Let's analyze the problem step by step:

For a rigid diatomic molecule (without vibrational modes):

Degrees of freedom:

Translation: 3

Rotation: 2

Total: 5

The molar specific heat at constant volume is given by:

$$C_v = \frac{5}{2}R$$

At constant pressure, it is:

$$C_p = C_v + R = \frac{5}{2}R + R = \frac{7}{2}R$$

Therefore, the ratio is:

$$\gamma_1 = \frac{C_p}{C_v} = \frac{\frac{7}{2}R}{\frac{5}{2}R} = \frac{7}{5} \approx 1.4$$

For the diatomic molecule that also has vibrational modes (assuming the vibrational mode is fully excited):

Additional vibrational mode contributions:

Each vibrational mode contributes 2 degrees of freedom (one kinetic and one potential).

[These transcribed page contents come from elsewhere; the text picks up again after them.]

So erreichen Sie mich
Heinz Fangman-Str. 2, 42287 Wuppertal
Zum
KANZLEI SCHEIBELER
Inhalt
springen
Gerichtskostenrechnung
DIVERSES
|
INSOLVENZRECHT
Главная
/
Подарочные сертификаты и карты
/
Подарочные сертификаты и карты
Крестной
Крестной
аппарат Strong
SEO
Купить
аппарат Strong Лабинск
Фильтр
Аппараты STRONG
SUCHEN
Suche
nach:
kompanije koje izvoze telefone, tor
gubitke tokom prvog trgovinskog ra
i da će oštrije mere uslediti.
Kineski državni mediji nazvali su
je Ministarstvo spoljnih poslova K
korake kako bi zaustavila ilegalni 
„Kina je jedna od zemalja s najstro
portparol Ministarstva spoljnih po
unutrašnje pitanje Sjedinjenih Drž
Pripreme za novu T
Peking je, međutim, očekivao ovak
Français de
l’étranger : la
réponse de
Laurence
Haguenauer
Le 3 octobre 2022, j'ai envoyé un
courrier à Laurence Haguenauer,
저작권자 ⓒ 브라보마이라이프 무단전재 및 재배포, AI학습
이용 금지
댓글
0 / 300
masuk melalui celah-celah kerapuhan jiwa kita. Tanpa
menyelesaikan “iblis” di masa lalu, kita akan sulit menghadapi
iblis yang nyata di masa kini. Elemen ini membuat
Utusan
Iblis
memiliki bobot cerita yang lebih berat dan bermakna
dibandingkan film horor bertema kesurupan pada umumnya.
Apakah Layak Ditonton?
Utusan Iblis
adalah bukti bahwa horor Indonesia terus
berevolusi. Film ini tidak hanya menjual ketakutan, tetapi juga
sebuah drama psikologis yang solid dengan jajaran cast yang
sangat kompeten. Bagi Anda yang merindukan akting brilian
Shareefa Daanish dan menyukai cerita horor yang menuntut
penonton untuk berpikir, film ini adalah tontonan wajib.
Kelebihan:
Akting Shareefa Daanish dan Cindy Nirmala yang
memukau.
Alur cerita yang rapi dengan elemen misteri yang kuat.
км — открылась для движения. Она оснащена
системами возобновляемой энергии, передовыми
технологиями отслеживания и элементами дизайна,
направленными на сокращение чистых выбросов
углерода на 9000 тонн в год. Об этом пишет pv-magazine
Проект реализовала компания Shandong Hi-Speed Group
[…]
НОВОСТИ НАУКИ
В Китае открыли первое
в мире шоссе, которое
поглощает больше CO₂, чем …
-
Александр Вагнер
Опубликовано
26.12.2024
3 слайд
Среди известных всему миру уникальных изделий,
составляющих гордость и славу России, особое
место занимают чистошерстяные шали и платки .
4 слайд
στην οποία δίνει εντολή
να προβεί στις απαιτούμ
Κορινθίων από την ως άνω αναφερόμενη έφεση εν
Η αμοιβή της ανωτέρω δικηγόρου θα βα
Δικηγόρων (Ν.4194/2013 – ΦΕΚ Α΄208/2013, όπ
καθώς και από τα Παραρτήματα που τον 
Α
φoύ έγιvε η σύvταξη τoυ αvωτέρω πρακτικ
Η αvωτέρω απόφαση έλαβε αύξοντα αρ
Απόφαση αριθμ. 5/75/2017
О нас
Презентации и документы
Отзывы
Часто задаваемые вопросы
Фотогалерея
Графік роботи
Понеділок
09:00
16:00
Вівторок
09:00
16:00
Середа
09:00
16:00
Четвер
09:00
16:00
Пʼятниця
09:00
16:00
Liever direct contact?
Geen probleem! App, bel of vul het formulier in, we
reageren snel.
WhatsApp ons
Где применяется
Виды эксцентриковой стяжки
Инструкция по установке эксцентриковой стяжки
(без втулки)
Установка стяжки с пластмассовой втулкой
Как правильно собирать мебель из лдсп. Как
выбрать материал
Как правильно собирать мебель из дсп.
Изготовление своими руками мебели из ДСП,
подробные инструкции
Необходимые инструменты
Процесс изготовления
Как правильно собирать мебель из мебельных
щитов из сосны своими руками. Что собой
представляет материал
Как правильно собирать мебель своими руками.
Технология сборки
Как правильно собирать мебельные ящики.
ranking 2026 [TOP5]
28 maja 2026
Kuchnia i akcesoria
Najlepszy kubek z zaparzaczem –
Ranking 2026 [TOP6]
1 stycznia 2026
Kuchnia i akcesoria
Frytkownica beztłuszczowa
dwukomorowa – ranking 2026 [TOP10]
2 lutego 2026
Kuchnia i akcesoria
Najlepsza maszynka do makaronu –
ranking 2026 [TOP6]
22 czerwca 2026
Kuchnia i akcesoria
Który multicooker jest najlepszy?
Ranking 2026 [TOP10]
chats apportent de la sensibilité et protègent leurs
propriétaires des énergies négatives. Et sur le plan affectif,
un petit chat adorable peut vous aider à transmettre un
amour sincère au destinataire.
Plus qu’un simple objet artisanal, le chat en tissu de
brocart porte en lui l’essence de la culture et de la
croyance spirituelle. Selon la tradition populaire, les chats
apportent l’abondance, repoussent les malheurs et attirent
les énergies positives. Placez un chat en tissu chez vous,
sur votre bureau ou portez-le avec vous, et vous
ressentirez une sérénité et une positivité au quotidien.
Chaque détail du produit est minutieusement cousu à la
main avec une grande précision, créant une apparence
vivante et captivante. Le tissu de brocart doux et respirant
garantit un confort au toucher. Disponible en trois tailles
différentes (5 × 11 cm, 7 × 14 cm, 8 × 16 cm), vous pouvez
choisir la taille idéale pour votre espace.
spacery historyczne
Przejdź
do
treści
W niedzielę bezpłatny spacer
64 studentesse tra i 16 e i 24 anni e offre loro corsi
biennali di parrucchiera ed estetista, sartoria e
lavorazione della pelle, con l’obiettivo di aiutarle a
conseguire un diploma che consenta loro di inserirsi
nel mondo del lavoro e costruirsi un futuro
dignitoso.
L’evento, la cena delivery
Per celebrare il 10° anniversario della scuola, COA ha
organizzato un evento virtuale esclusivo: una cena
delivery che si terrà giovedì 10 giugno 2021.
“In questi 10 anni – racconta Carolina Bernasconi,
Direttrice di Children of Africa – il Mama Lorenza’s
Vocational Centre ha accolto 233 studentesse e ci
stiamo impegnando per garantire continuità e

Therefore, the degrees of freedom become:

$$3\ (\text{translation}) + 2\ (\text{rotation}) + 2\ (\text{vibration}) = 7$$

The molar specific heat at constant volume now is:

$$C_v = \frac{7}{2}R$$

And at constant pressure:

$$C_p = C_v + R = \frac{7}{2}R + R = \frac{9}{2}R$$

Thus, the ratio is:

$$\gamma_2 = \frac{C_p}{C_v} = \frac{\frac{9}{2}R}{\frac{7}{2}R} = \frac{9}{7} \approx 1.2857$$

Comparison:

For the rigid molecule, $$\gamma_1 \approx 1.4$$.

For the molecule with vibrational modes, $$\gamma_2 \approx 1.2857$$.

Clearly, $$\gamma_2 < \gamma_1$$.

Therefore, the correct option is:

Option A: $$\gamma_2 < \gamma_1$$